A lot of that data doesn't actually exist, ostree hardlinks data blobs internally, so the actual size on disk is much smaller than most disk usage tools will show.
Flatpak uses OSTree - a git-like system for storing and transferring binary data (commonly referred to as 'blobs'), and that system works by addressing such blobs by hashes of their content, using Linux hardlinks (multiple inodes all referring to the same disk blocks) to refer to the same data everywhere it's used.
So basically, whenever Flatpak tells OSTree to download something, it will only ever store only copy of that same object (.so-file, binary, font, etc), regardless of how many times it's used by applications across the install.
Note that this only happens internally in the OSTree repo - i.e. /var/lib/flatpak or ~/.local/share/flatpak, so if you have multiple separate Flatpak installations on your system then they can't automagically de-duplicate data between each other.
What distros are you talking about? Even if install all available DEs, any distro will take ~10 GiB or a bit more. Default installation is much smaller.
I remember at the past my allready running distros were always 20-24gb. With allready most apps installed. Like Mint and Workstation. Maybe my memory is not that good and I am wrong.. I actually can not say how much is my current Silverblue now, somewhere around 20gb.
What I wanted to say, Flatpaks sure pull dependencies, but with lots of Flatpaks your next app will be small, like 2gb or maybe 800kb. With atomic distros Flatpaks make even more sense.
Convenient libraries/frameworks are fat. Because they are fat, they need frequent updates/security fixes, breaking codebase more often. With flatpack, developers can freeze lib versions at a convenient point, without caring for system dependencies.
That's why I think AppImage is the best. Despite needing to pack everything it needs it's always far more lightweight than flatpak. I'd rather download a 50mb appimage than several gigabytes of an entire OS libraries and then the updates requiring roughly the same size. That and I have a shitty internet
TBH I dislike Appimage purely because I can't be bothered to go and check them all individually for new versions all the time, it feels like being on Windows again. I don't mind a little bloat for the sake of convenience. But that's just personal preference of course.
I always use the app image if they are available. As for being slow I never noticed.
No app desktop entry is one on the reasons I like them. If its one I use a lot I make a hotkey to open it. But there are ways to add them. There is even a tool that makes its easy to do.
No updates. I'm not sure how exactly, but everyone I use auto updates when I open them. I originally had a issue of it breaking my hotkey cause the file name would change because of the version number going up. Which I fixed by using a *.
There was an app that dealt with desktop entry and auto-update but it hasn't bee updated since a few years already.
no repo (= virus danger)
Can be remedied with an official store/ being distrubuted by the devs themselves instead of random people.

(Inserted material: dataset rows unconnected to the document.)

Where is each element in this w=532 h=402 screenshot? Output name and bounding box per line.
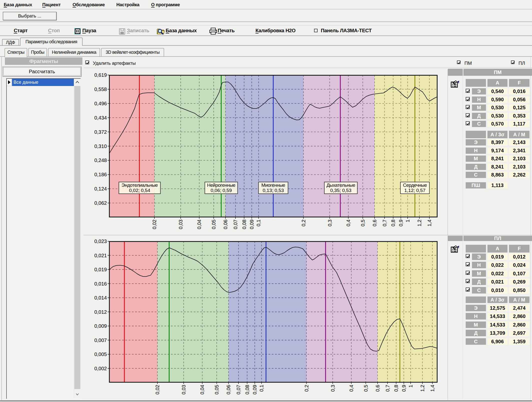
- svg-text:1,12; 0,57: 1,12; 0,57: [404, 188, 426, 193]
- svg-text:0,619: 0,619: [94, 72, 107, 78]
- svg-text:0,3: 0,3: [330, 385, 336, 392]
- svg-text:0,009: 0,009: [94, 323, 107, 329]
- svg-text:Дыхательные: Дыхательные: [327, 182, 355, 188]
- svg-text:0,09: 0,09: [252, 385, 257, 394]
- svg-text:0,372: 0,372: [94, 129, 107, 135]
- svg-text:0,04: 0,04: [196, 220, 202, 229]
- svg-text:0,434: 0,434: [94, 115, 107, 120]
- svg-text:0,1: 0,1: [259, 385, 264, 392]
- svg-text:Миогенные: Миогенные: [261, 182, 285, 188]
- svg-text:0,310: 0,310: [94, 144, 107, 149]
- svg-text:0,9: 0,9: [401, 385, 407, 392]
- svg-text:0,02: 0,02: [155, 385, 160, 394]
- svg-text:1: 1: [405, 220, 410, 222]
- svg-text:0,6: 0,6: [372, 220, 377, 226]
- svg-text:0,05: 0,05: [214, 385, 219, 394]
- svg-text:0,08: 0,08: [244, 385, 250, 394]
- svg-text:0,6: 0,6: [375, 385, 380, 392]
- svg-text:0,35; 0,53: 0,35; 0,53: [330, 188, 352, 193]
- svg-text:0,012: 0,012: [94, 309, 107, 315]
- svg-text:0,4: 0,4: [346, 220, 351, 226]
- svg-text:0,03: 0,03: [181, 385, 186, 394]
- svg-text:0,07: 0,07: [233, 220, 238, 229]
- svg-text:0,016: 0,016: [94, 281, 107, 286]
- svg-text:0,03: 0,03: [178, 220, 183, 229]
- svg-text:0,023: 0,023: [94, 238, 107, 244]
- svg-text:0,07: 0,07: [236, 385, 241, 394]
- svg-text:1: 1: [408, 385, 413, 388]
- svg-text:0,002: 0,002: [94, 366, 107, 371]
- svg-text:1,4: 1,4: [427, 220, 432, 226]
- svg-text:1,4: 1,4: [430, 385, 435, 392]
- svg-text:0,2: 0,2: [304, 385, 309, 392]
- svg-text:0,5: 0,5: [360, 220, 366, 226]
- svg-text:0,05: 0,05: [211, 220, 216, 229]
- svg-text:Сердечные: Сердечные: [403, 182, 427, 188]
- svg-text:0,019: 0,019: [94, 267, 107, 272]
- svg-text:0,186: 0,186: [94, 172, 107, 177]
- svg-text:0,8: 0,8: [390, 220, 396, 226]
- svg-text:0,06: 0,06: [223, 220, 228, 229]
- svg-text:1,2: 1,2: [420, 385, 425, 392]
- svg-text:0,558: 0,558: [94, 86, 107, 92]
- svg-text:Нейрогенные: Нейрогенные: [207, 182, 235, 188]
- svg-text:0,8: 0,8: [393, 385, 399, 392]
- svg-text:0,13; 0,53: 0,13; 0,53: [263, 188, 284, 193]
- svg-text:0,7: 0,7: [382, 220, 387, 226]
- svg-text:0,02; 0,54: 0,02; 0,54: [129, 188, 150, 193]
- svg-text:0,4: 0,4: [349, 385, 354, 392]
- svg-text:0,09: 0,09: [249, 220, 254, 229]
- svg-text:0,014: 0,014: [94, 295, 107, 300]
- svg-text:0,248: 0,248: [94, 158, 107, 163]
- svg-text:0,9: 0,9: [398, 220, 404, 226]
- svg-text:0,062: 0,062: [94, 200, 107, 206]
- svg-text:0,7: 0,7: [385, 385, 390, 392]
- svg-text:0,496: 0,496: [94, 101, 107, 106]
- svg-text:0,08: 0,08: [241, 220, 247, 229]
- svg-text:0,007: 0,007: [94, 338, 107, 343]
- svg-text:0,5: 0,5: [363, 385, 369, 392]
- svg-text:Эндотелиальные: Эндотелиальные: [122, 182, 158, 188]
- svg-text:0,02: 0,02: [152, 220, 157, 229]
- svg-text:0,2: 0,2: [301, 220, 306, 226]
- svg-text:0,06; 0,59: 0,06; 0,59: [211, 188, 232, 193]
- svg-text:0,06: 0,06: [226, 385, 231, 394]
- svg-text:0,124: 0,124: [94, 186, 107, 192]
- svg-text:0,1: 0,1: [256, 220, 261, 226]
- svg-text:0,021: 0,021: [94, 253, 107, 258]
- svg-text:1,2: 1,2: [417, 220, 422, 226]
- svg-text:0,005: 0,005: [94, 352, 107, 357]
- svg-text:0,3: 0,3: [327, 220, 333, 226]
- svg-text:0,04: 0,04: [199, 385, 205, 394]
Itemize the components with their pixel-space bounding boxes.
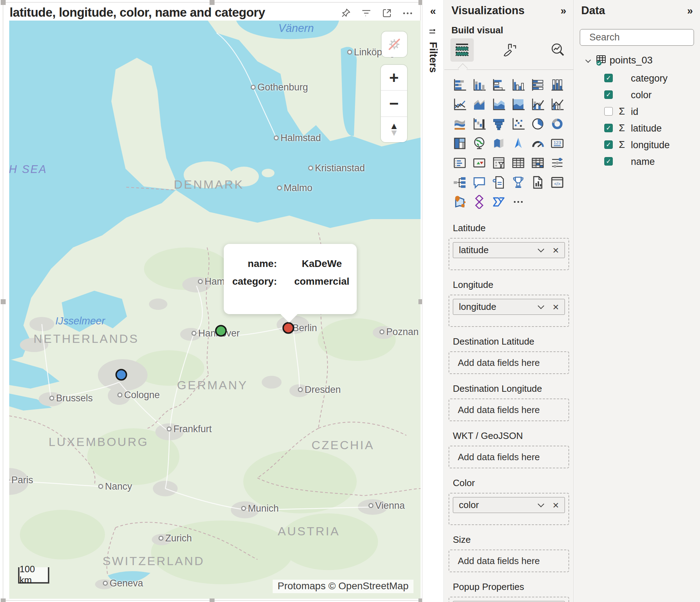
visual-type-waterfall-chart-icon[interactable] [470,114,489,134]
well-label: Destination Latitude [453,336,569,347]
field-checkbox[interactable]: ✓ [604,124,613,132]
data-point-marker-blue[interactable] [116,369,127,381]
visual-type-more-visuals-icon[interactable] [509,192,528,212]
visual-type-embed-code-icon[interactable]: </> [548,173,567,192]
remove-field-icon[interactable]: × [552,500,559,511]
data-point-marker-green[interactable] [215,325,227,337]
resize-handle[interactable] [1,0,6,5]
map-visual-container[interactable]: latitude, longitude, color, name and cat… [3,2,421,601]
city-dot [191,331,196,336]
visual-type-donut-chart-icon[interactable] [548,114,567,134]
visual-type-gauge-icon[interactable] [528,134,548,153]
field-checkbox[interactable]: ✓ [604,140,613,149]
data-field-name[interactable]: ✓name [574,154,700,170]
filter-icon[interactable] [360,7,373,19]
city-dot [347,50,352,55]
visual-type-100-stacked-column-chart-icon[interactable] [548,75,567,95]
visual-type-100-stacked-area-chart-icon[interactable] [509,95,528,114]
visual-type-smart-narrative-icon[interactable] [489,173,509,192]
field-checkbox[interactable] [604,107,613,116]
visual-type-matrix-icon[interactable] [528,153,548,173]
visual-type-paginated-report-icon[interactable] [528,173,548,192]
visual-type-stacked-area-chart-icon[interactable] [489,95,509,114]
visual-type-pie-chart-icon[interactable] [528,114,548,134]
region-label: DENMARK [174,178,244,191]
field-checkbox[interactable]: ✓ [604,74,613,82]
expand-filters-icon[interactable]: « [422,5,444,17]
visual-type-line-clustered-column-chart-icon[interactable] [548,95,567,114]
city-label: Zurich [165,533,192,544]
data-field-color[interactable]: ✓color [574,87,700,104]
field-pill-color[interactable]: color × [453,497,565,513]
visual-type-azure-map-icon[interactable] [509,134,528,153]
tab-build-visual[interactable] [450,38,474,62]
visual-type-stacked-bar-chart-icon[interactable] [450,75,470,95]
focus-mode-icon[interactable] [380,7,393,19]
visual-type-kpi-icon[interactable] [470,153,489,173]
visual-type-treemap-icon[interactable] [450,134,470,153]
visual-type-power-automate-icon[interactable] [489,192,509,212]
visual-type-q-and-a-icon[interactable] [470,173,489,192]
visual-type-table-icon[interactable] [509,153,528,173]
visual-type-card-icon[interactable]: 123 [548,134,567,153]
field-pill-latitude[interactable]: latitude × [453,242,565,258]
well-wkt-geojson[interactable]: Add data fields here [449,446,569,468]
visual-type-line-stacked-column-chart-icon[interactable] [528,95,548,114]
visual-type-line-chart-icon[interactable] [450,95,470,114]
visual-type-slicer-new-icon[interactable] [548,153,567,173]
visual-type-clustered-bar-chart-icon[interactable] [489,75,509,95]
remove-field-icon[interactable]: × [552,245,559,256]
map-settings-button[interactable] [382,32,407,57]
table-row-points-03[interactable]: points_03 [574,52,700,69]
chevron-down-icon[interactable] [538,246,544,252]
resize-handle[interactable] [210,0,215,5]
collapse-data-icon[interactable]: » [687,5,693,17]
visual-type-filled-map-icon[interactable] [489,134,509,153]
visual-type-ribbon-chart-icon[interactable] [450,114,470,134]
visual-type-map-icon[interactable] [470,134,489,153]
city-label: Munich [248,503,279,514]
search-input[interactable] [589,32,700,43]
visual-type-stacked-column-chart-icon[interactable] [470,75,489,95]
well-destination-longitude[interactable]: Add data fields here [449,398,569,421]
visual-type-slicer-icon[interactable] [489,153,509,173]
chevron-down-icon[interactable] [538,302,544,309]
field-checkbox[interactable]: ✓ [604,90,613,99]
visual-type-multi-row-card-icon[interactable] [450,153,470,173]
field-checkbox[interactable]: ✓ [604,157,613,166]
chevron-down-icon[interactable] [538,501,544,507]
resize-handle[interactable] [1,598,6,602]
well-size[interactable]: Add data fields here [449,550,569,572]
visual-type-clustered-column-chart-icon[interactable] [509,75,528,95]
tab-analytics[interactable] [546,38,570,62]
data-field-longitude[interactable]: ✓Σlongitude [574,137,700,154]
resize-handle[interactable] [1,299,6,304]
pitch-toggle-button[interactable]: ▲ ▼ [381,116,407,142]
tab-format-visual[interactable] [498,38,522,62]
visual-type-decomposition-tree-icon[interactable] [450,173,470,192]
zoom-out-button[interactable]: − [381,90,407,116]
visual-type-power-apps-icon[interactable] [470,192,489,212]
data-point-marker-red[interactable] [283,322,294,334]
resize-handle[interactable] [210,598,215,602]
map-canvas[interactable]: VänernTH SEAIJsselmeerDENMARKNETHERLANDS… [9,21,421,599]
visual-type-area-chart-icon[interactable] [470,95,489,114]
more-options-icon[interactable] [401,7,414,19]
zoom-in-button[interactable]: + [381,65,407,90]
filters-pane-collapsed[interactable]: « Filters [422,0,444,602]
data-field-id[interactable]: Σid [574,104,700,120]
visual-type-scatter-chart-icon[interactable] [509,114,528,134]
visual-type-funnel-chart-icon[interactable] [489,114,509,134]
visual-type-icon-map-pro-icon[interactable] [450,192,470,212]
chevron-down-icon[interactable] [585,57,591,63]
well-destination-latitude[interactable]: Add data fields here [449,351,569,374]
search-box[interactable] [580,29,694,46]
data-field-latitude[interactable]: ✓Σlatitude [574,120,700,137]
collapse-visualizations-icon[interactable]: » [561,5,566,17]
visual-type-100-stacked-bar-chart-icon[interactable] [528,75,548,95]
pin-icon[interactable] [339,7,352,19]
remove-field-icon[interactable]: × [552,302,559,312]
visual-type-metrics-icon[interactable] [509,173,528,192]
field-pill-longitude[interactable]: longitude × [453,299,565,315]
data-field-category[interactable]: ✓category [574,70,700,87]
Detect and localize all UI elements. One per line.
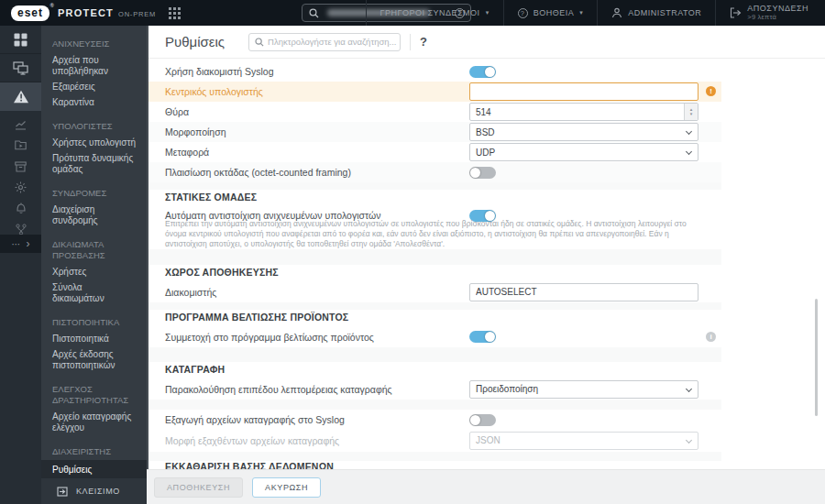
nav-installers[interactable] xyxy=(0,156,41,177)
help-menu[interactable]: ? ΒΟΗΘΕΙΑ ▾ xyxy=(503,0,598,26)
settings-search-input[interactable] xyxy=(268,37,400,47)
setting-label: Κεντρικός υπολογιστής xyxy=(165,86,263,97)
product-edition: ON-PREM xyxy=(118,10,156,18)
installers-icon xyxy=(15,161,27,172)
setting-row-use-syslog: Χρήση διακομιστή Syslog xyxy=(147,61,721,82)
policies-icon xyxy=(15,181,27,193)
setting-label: Χρήση διακομιστή Syslog xyxy=(165,66,274,77)
chevron-down-icon: ▾ xyxy=(579,9,583,16)
nav-computers[interactable] xyxy=(0,54,41,82)
sidebar-item-license-management[interactable]: Διαχείριση συνδρομής xyxy=(41,202,147,228)
setting-row-export-syslog: Εξαγωγή αρχείων καταγραφής στο Syslog xyxy=(147,410,721,430)
nav-policies[interactable] xyxy=(0,177,41,198)
top-header: eset ® PROTECT ON-PREM ? ΓΡΗΓΟΡΟΙ ΣΥΝΔΕΣ… xyxy=(0,0,825,26)
octet-framing-toggle[interactable] xyxy=(469,167,496,179)
sidebar-item-quarantine[interactable]: Καραντίνα xyxy=(41,94,147,110)
spinner-icon[interactable]: ▴▾ xyxy=(684,104,698,120)
collapse-sidebar-button[interactable]: ΚΛΕΙΣΙΜΟ xyxy=(41,478,147,504)
use-syslog-toggle[interactable] xyxy=(469,66,496,78)
computers-icon xyxy=(13,61,28,75)
eset-logo: eset ® xyxy=(11,5,50,21)
nav-section-certificates: ΠΙΣΤΟΠΟΙΗΤΙΚΑ xyxy=(52,317,136,328)
logout-label: ΑΠΟΣΥΝΔΕΣΗ xyxy=(747,4,808,13)
settings-panel: Χρήση διακομιστή Syslog Κεντρικός υπολογ… xyxy=(147,59,825,469)
sidebar-item-certificate-authorities[interactable]: Αρχές έκδοσης πιστοποιητικών xyxy=(41,346,147,373)
page-help-button[interactable]: ? xyxy=(420,35,427,49)
quick-links-label: ΓΡΗΓΟΡΟΙ ΣΥΝΔΕΣΜΟΙ xyxy=(380,8,480,17)
setting-row-syslog-transport: Μεταφορά UDP xyxy=(147,142,721,162)
vertical-scrollbar[interactable] xyxy=(815,299,818,416)
content-left-scroll-track[interactable] xyxy=(147,26,148,469)
auto-pairing-description: Επιτρέπει την αυτόματη αντιστοίχιση ανιχ… xyxy=(165,219,710,249)
logout-button[interactable]: ΑΠΟΣΥΝΔΕΣΗ >9 λεπτά xyxy=(715,0,825,26)
setting-row-syslog-format: Μορφοποίηση BSD xyxy=(147,122,721,142)
info-badge-icon: i xyxy=(706,332,716,342)
sidebar-item-computer-users[interactable]: Χρήστες υπολογιστή xyxy=(41,135,147,150)
sidebar-item-permission-sets[interactable]: Σύνολα δικαιωμάτων xyxy=(41,279,147,306)
setting-row-export-format: Μορφή εξαχθέντων αρχείων καταγραφής JSON xyxy=(147,430,721,451)
sidebar-item-audit-log[interactable]: Αρχείο καταγραφής ελέγχου xyxy=(41,409,147,435)
syslog-transport-select[interactable]: UDP xyxy=(469,143,698,161)
syslog-format-select[interactable]: BSD xyxy=(469,123,698,141)
registered-mark: ® xyxy=(50,3,55,8)
log-verbosity-select[interactable]: Προειδοποίηση xyxy=(469,380,698,399)
setting-label: Διακομιστής xyxy=(165,287,216,298)
logout-countdown: >9 λεπτά xyxy=(747,13,808,22)
nav-section-detections: ΑΝΙΧΝΕΥΣΕΙΣ xyxy=(52,38,136,49)
sidebar-item-users[interactable]: Χρήστες xyxy=(41,264,147,279)
setting-row-log-verbosity: Παρακολούθηση επιπέδου λεπτομέρειας κατα… xyxy=(147,378,721,400)
notifications-icon xyxy=(16,203,27,214)
section-header-repository: ΧΩΡΟΣ ΑΠΟΘΗΚΕΥΣΗΣ xyxy=(165,267,279,278)
improvement-toggle[interactable] xyxy=(469,331,496,343)
collapse-label: ΚΛΕΙΣΙΜΟ xyxy=(76,487,120,496)
sidebar-item-submitted-files[interactable]: Αρχεία που υποβλήθηκαν xyxy=(41,52,147,79)
sidebar-item-dynamic-group-templates[interactable]: Πρότυπα δυναμικής ομάδας xyxy=(41,150,147,177)
section-header-db-cleanup: ΕΚΚΑΘΑΡΙΣΗ ΒΑΣΗΣ ΔΕΔΟΜΕΝΩΝ xyxy=(165,461,334,469)
sidebar-item-exclusions[interactable]: Εξαιρέσεις xyxy=(41,79,147,94)
setting-label: Μορφοποίηση xyxy=(165,126,226,137)
dashboard-icon xyxy=(14,33,28,47)
eset-protect-console: eset ® PROTECT ON-PREM ? ΓΡΗΓΟΡΟΙ ΣΥΝΔΕΣ… xyxy=(0,0,825,504)
setting-label: Πλαισίωση οκτάδας (octet-counted framing… xyxy=(165,167,351,178)
selected-value: JSON xyxy=(476,435,500,445)
nav-more-expand[interactable]: ⋯ › xyxy=(0,235,41,253)
search-icon xyxy=(309,8,319,18)
setting-row-octet-framing: Πλαισίωση οκτάδας (octet-counted framing… xyxy=(147,162,721,182)
quick-links-menu[interactable]: ΓΡΗΓΟΡΟΙ ΣΥΝΔΕΣΜΟΙ ▾ xyxy=(366,0,503,26)
app-grid-icon[interactable] xyxy=(169,7,181,19)
selected-value: UDP xyxy=(476,148,495,158)
product-name: PROTECT xyxy=(58,7,114,18)
nav-reports[interactable] xyxy=(0,114,41,135)
setting-row-syslog-port: Θύρα ▴▾ xyxy=(147,102,721,122)
user-menu[interactable]: ADMINISTRATOR xyxy=(597,0,715,26)
syslog-host-input[interactable] xyxy=(469,82,698,101)
chevron-down-icon xyxy=(686,436,692,443)
collapse-icon xyxy=(57,487,68,497)
nav-tasks[interactable] xyxy=(0,135,41,156)
nav-section-admin: ΔΙΑΧΕΙΡΙΣΤΗΣ xyxy=(52,446,136,457)
nav-detections[interactable] xyxy=(0,82,41,111)
help-label: ΒΟΗΘΕΙΑ xyxy=(534,8,575,17)
nav-notifications[interactable] xyxy=(0,198,41,219)
reports-icon xyxy=(15,119,27,130)
selected-value: Προειδοποίηση xyxy=(476,384,538,394)
logout-icon xyxy=(730,7,742,18)
expand-icon: › xyxy=(27,237,30,250)
section-header-improvement: ΠΡΟΓΡΑΜΜΑ ΒΕΛΤΙΩΣΗΣ ΠΡΟΪΟΝΤΟΣ xyxy=(165,312,348,323)
nav-section-computers: ΥΠΟΛΟΓΙΣΤΕΣ xyxy=(52,121,136,132)
nav-section-audit: ΕΛΕΓΧΟΣ ΔΡΑΣΤΗΡΙΟΤΗΤΑΣ xyxy=(52,384,136,406)
export-logs-toggle[interactable] xyxy=(469,414,496,426)
nav-dashboard[interactable] xyxy=(0,26,41,54)
repository-server-input[interactable] xyxy=(469,283,698,301)
tasks-icon xyxy=(15,140,27,150)
syslog-port-input[interactable] xyxy=(469,103,698,121)
sidebar-item-certificates[interactable]: Πιστοποιητικά xyxy=(41,331,147,346)
sidebar-item-settings[interactable]: Ρυθμίσεις xyxy=(41,460,147,480)
chevron-down-icon: ▾ xyxy=(486,9,490,16)
user-label: ADMINISTRATOR xyxy=(628,8,701,17)
export-format-select: JSON xyxy=(469,432,698,450)
cancel-button[interactable]: ΑΚΥΡΩΣΗ xyxy=(252,477,321,498)
section-header-logging: ΚΑΤΑΓΡΑΦΗ xyxy=(165,364,225,375)
save-button[interactable]: ΑΠΟΘΗΚΕΥΣΗ xyxy=(154,477,243,498)
page-header: Ρυθμίσεις ? xyxy=(147,26,825,59)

Appimage isn't getting a tenth of the support flatpak is getting.
no deduplication of libraries
Might worth it if you have dozens of very heavy apps but it's totally not the case if you only need a few simple programs.
I have all apps I use daily in the appimage format. Yesterday I decided to try btrfs for my root partition and did my annual Linux reinstall. All my apps were already there and ready for work from the start.
I also have a usb flashdrive always on me with the same appimages. Just in case I'd wipe a hard drive by accident and wouldn't have an internet connection or something like that (in case of emergencies). You can't do this with flatpaks or snaps.
In my experience updates aren't that big. The flatpak cli ux is just confusing to read how much data actually has to be downloaded because of deduplication.
I have like 4 gigs of flatpak updates I keep unchecking because at my horrible internet speed it would take the entire day if not more to download. Honestly, if you're right then this is a horrendous design flaw.
I fell for the lie of flatpak not being bloated, I just nuked flatpak from my PC since I just run arch anyways. Im not sure if repo is safe to remove. You might be able to run rmlint -g and see how much data can be deduplicated on an FS level, I never checked myself since I run f2fs, but if you run an FS with dedupe capabilities it may work for you.
It's not as dramatic for me but it's still bad. I myself freed at least 20 Gb from my computer when I remove flat pack and all of its crap. and migrated my apps to aur myself.